In cases of serious injury or death, an airline will usually advance funds to help passengers with immediate needs. George Hamlin, a transportation consultant based in Fairfax, Va., who has worked with airlines and commercial aviation suppliers, said that although he’s not sure “non-physical injury” would be covered under that scenario, Southwest’s reputation suggests the company will go to some lengths to appease people who were on the flight.
Still, that may not preclude litigation down the road, though the precedent for liability based on emotional trauma or non-serious injuries is ambiguous.
Clifford is particularly attuned to what forced Flight 1380 to abort its route to Dallas and land instead in Philadelphia. He was lead counsel for survivors of a DC-10 that crashed in Sioux City, Iowa, in July 1989. One hundred twelve people died and 184 survived.
“Uncontained engine failures, in which parts of the engine burst through the protective casing called a cowling, have a special history for me in my work,” he said.
Technical experts from Boeing Co., which makes the 737 jetliner involved in the incident, and engine maker CFM International, a venture of General Electric Co. and France’s Safran SA, are gathering clues about what caused the accident.
Southwest workers, Clifford said, cannot sue their employer. They would, however, have standing to sue General Electric or the manufacturer of any faulty component of the engine. GE, Boeing and Southwest will probably pool funding for settlements and sort out reimbursements later, according to Clifford.
Every commercial plane in the sky is insured for anywhere from $1.85 billion to $2.1 billion. Each company involved has its own insurance coverage, he said.
“All of those insurance interests have already gotten together,” Clifford said, “and somebody’s on point for dealing with these cases.”
A spokesman for Boeing declined to comment. Representatives of Southwest and General Electric didn’t immediately respond to requests for comment sent outside regular business hours.
At Wisner Law Firm in Geneva, Illinois, clients who are parties in litigation related to an American Airlines Group Inc. engine that exploded on a Chicago runway in 2016 have been calling to ask how Tuesday’s incident might affect their case, according to Alexandra Wisner, a partner at the firm.
The clients are saying, “‘That’s exactly what we were afraid would happen, that this would happen in-flight, and that’s why we were all so fearful of our lives,”‘ she said.
People are typically still in shock during the first few days after such an event, Wisner said.

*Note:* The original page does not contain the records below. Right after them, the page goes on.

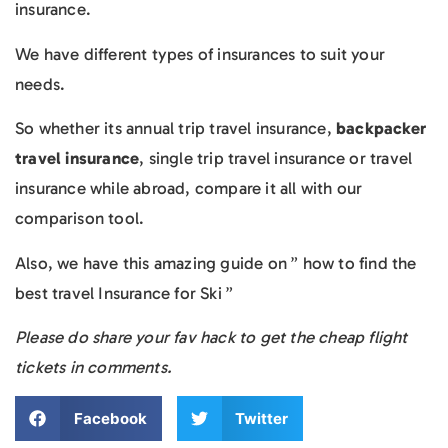
insurance.
We have different types of insurances to suit your
needs.
So whether its annual trip travel insurance,
backpacker
travel insurance
, single trip travel insurance or travel
insurance while abroad, compare it all with our
comparison tool.
Also, we have this amazing guide on ” how to find the
best travel Insurance for Ski ”
Please do share your fav hack to get the cheap flight
tickets in comments.
Facebook
Twitter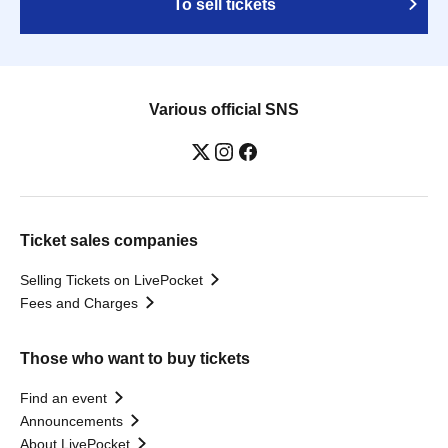
To sell tickets
Various official SNS
Ticket sales companies
Selling Tickets on LivePocket
Fees and Charges
Those who want to buy tickets
Find an event
Announcements
About LivePocket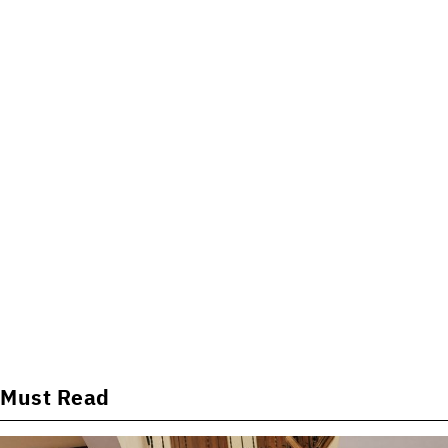
Must Read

Sometimes, they’re not aware that they could have a claim. “They think, ‘Well, I didn’t have some kind of big injury,”‘ she said, so they don’t realize that any remedy is available.
Under domestic law, Wisner said, “there is an argument that there is a contemporaneous injury here, a physical one. It can range from things like the inhalation of smoke, to having turbulence – being jerked around in the plane. Depending on how exactly the evacuation went, if people were being knocked into each other – it really depends on the facts of the case.”

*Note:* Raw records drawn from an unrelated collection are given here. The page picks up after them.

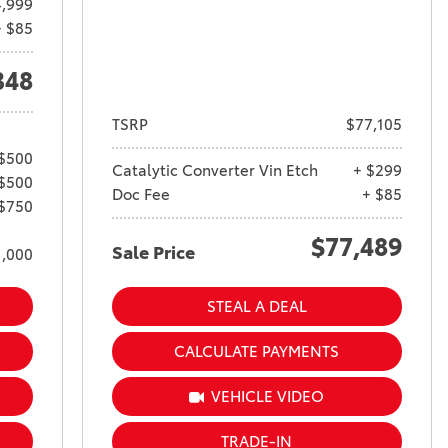
4,999
+ $85
348
TSRP
$77,105
 $500
Catalytic Converter Vin Etch
+ $299
 $500
Doc Fee
+ $85
 $750
$77,489
Sale Price
1,000
STEAL A DEAL
CALCULATE PAYMENTS
VEHICLE VIDEO
TRADE-IN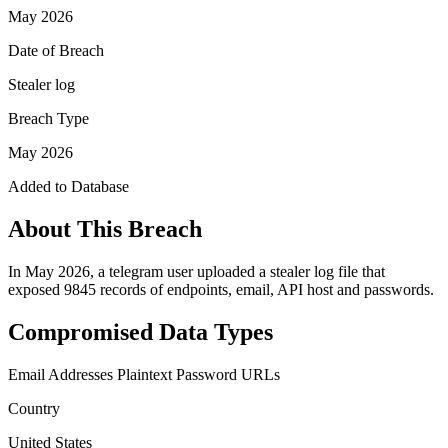
May 2026
Date of Breach
Stealer log
Breach Type
May 2026
Added to Database
About This Breach
In May 2026, a telegram user uploaded a stealer log file that
exposed 9845 records of endpoints, email, API host and passwords.
Compromised Data Types
Email Addresses
Plaintext Password
URLs
Country
United States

Wisner has represented passengers in a number of incidents that have included in-flight turbulence or an emergency evacuation. Southwest, she said, might already be reaching out to passengers, asking if they’re all right and whether they needed any sort of treatment.
On international flights, the Montreal Convention governs liability, so any passengers who were on one leg of an international trip would be covered by those standards. But with international tickets, “fright alone” hasn’t traditionally been a recoverable claim, according to one experienced aviation lawyer who asked not to be identified because of potential involvement in future litigation.
If you have an airline that dropped 30,000 feet and all the engines went off, you couldn’t recover for the fright unless you were physically injured, he said.
There are examples of what not to do, according to Wisner. In the days after the American Airlines incident on the Chicago tarmac, she said American offered her clients frequent-flier points and vouchers.
“They were actually insulted by it,” she said, “because they felt that’s not going to compensate them for the horror that they went through on that day.”